3Cette mémoire culturelle de la domination, fabriquant les a priori d’une subalternité par lesquels le « nous » de l’Occident instaure une dualité à sens unique avec le « eux » de l’ailleurs, s’apprécie dans le traitement qu’en font un certain nombre d’études de l’ouvrage dans sa rubrique intitulée « Entre Orient et Occident ». Cependant, loin de s’enfermer dans une analyse d’expérience des dualités entre ces deux entités, les articles explorent le phénomène interculturel, le repensent et repoussent ses limites étroites en s’appuyant sur des corpus de textes qui articulent des circonstances et des temporalités. Comme l’affirme Randra Saby :
[…] la mosaïque de références culturelles qu’il met en regard suggère à tout moment des phénomènes d’échos, des mouvements de bouleversement d’une époque à l’autre, de circulation d’une culture à l’autre : exemples d’inversion dans les rapports interculturels, mais aussi d’emprunts, de dialogues indirects, d’affinités à certains niveaux, de dualité ou de pluralité au sein de toute entité, de filiations paradoxales, de valeurs transculturelles (p. 88).

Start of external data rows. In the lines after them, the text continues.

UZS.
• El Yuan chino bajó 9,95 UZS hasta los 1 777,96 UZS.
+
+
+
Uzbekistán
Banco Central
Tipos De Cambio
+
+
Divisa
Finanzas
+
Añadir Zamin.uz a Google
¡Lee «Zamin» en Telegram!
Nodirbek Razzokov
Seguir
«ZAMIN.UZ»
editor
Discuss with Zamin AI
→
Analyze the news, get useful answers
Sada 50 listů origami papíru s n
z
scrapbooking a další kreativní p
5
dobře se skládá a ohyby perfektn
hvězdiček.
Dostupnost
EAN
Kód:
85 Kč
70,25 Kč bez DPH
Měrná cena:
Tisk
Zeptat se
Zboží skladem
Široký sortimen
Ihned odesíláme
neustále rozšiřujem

4Cette configuration complexe de l’interculturalité est envisagée dans les diverses études sous les dehors d’un subtil traitement de l’expérience de la différence, reconnue et revendiquée, de la « communication interculturelle » (Daniel Lançon, p. 94), mais aussi dans les « dimensions multilingue et exolingue » du dialogue (Chantal Dhennin, p. 116) ou encore de l’expérience enrichissante de l’immersion culturelle, telle celle du Travelogue (terme anglais utilisé par le voyageur Burton Holmes) chez Ella Maillart et Nicolas Bouvier, présentée par Pia Schneider (p. 145). Ces démarches critiques attestent, au‑delà d’une simple dualité culturelle, l’existence d’une zone de métissage, répondant à l’hybridité pensée comme un « Tiers‑espace » par Homi Bhabha (Pia Schneider, p. 155).

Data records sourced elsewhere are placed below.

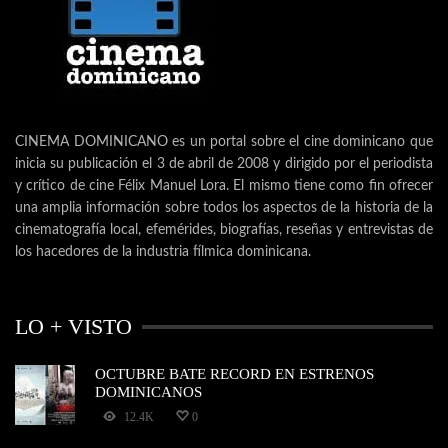
CINEMA DOMINICANO es un portal sobre el cine dominicano que
inicia su publicación el 3 de abril de 2008 y dirigido por el periodista
y crítico de cine Félix Manuel Lora. El mismo tiene como fin ofrecer
una amplia información sobre todos los aspectos de la historia de la
cinematografía local, efemérides, biografías, reseñas y entrevistas de
los hacedores de la industria fílmica dominicana.
LO + VISTO
OCTUBRE BATE RECORD EN ESTRENOS
DOMINICANOS
12.4K
0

Les discours de l’africanisme à l’épreuve de la pensée postcoloniale
5La deuxième partie de l’ouvrage oriente l’examen du dialogue interculturel vers la rencontre de l’Occident avec l’Afrique. Comme l’Orient, l’Afrique suscite la curiosité des missionnaires, explorateurs, ethnologues et anthropologues animés d’une volonté de construire une science coloniale forgée et nourrie dans les espaces épistémologiques et philosophiques qui ont porté les dynamiques de l’Orientalisme. L’Europe n’a pas opéré des ruptures épistémologiques significatives dans ces projets impérialistes au moment de passer de l’Orient à l’Afrique. Ces visions condescendantes d’une « Afrique primitive », objet de tous les fantasmes, tant de peur que de désir, nourrissent le grand récit de l’aventure coloniale et les conditions de rencontre, de contact avec les peuples « indigènes ». Les différentes études qui composent cette partie de l’ouvrage analysent les conditions dans lesquelles se sont déroulées les prises de contact et les expériences de l’altérité qui fondent les interactions interculturelles. Loin de toutes les formes de fabrications de l’Autre et ses représentations — comme l’a forgé l’imaginaire européocentriste depuis la Métropole — le voyageur européen une fois confronté aux populations, cherche à communiquer mais, comme le dit Sylvère Mbondobari à propos de l’explorateur Lenz, sa méthode « est une recherche du contact direct, ce qui exige un engagement personnel. Mais ici comme ailleurs se pose la question de la dimension dialogique et de la place de la parole de l’Autre dans la relation interculturelle. S’il ne va pas jusqu’à céder la parole aux Pygmées, étant donné ses choix épistémologiques, esquisse la complexité d’une telle approche. » (p. 221‑222)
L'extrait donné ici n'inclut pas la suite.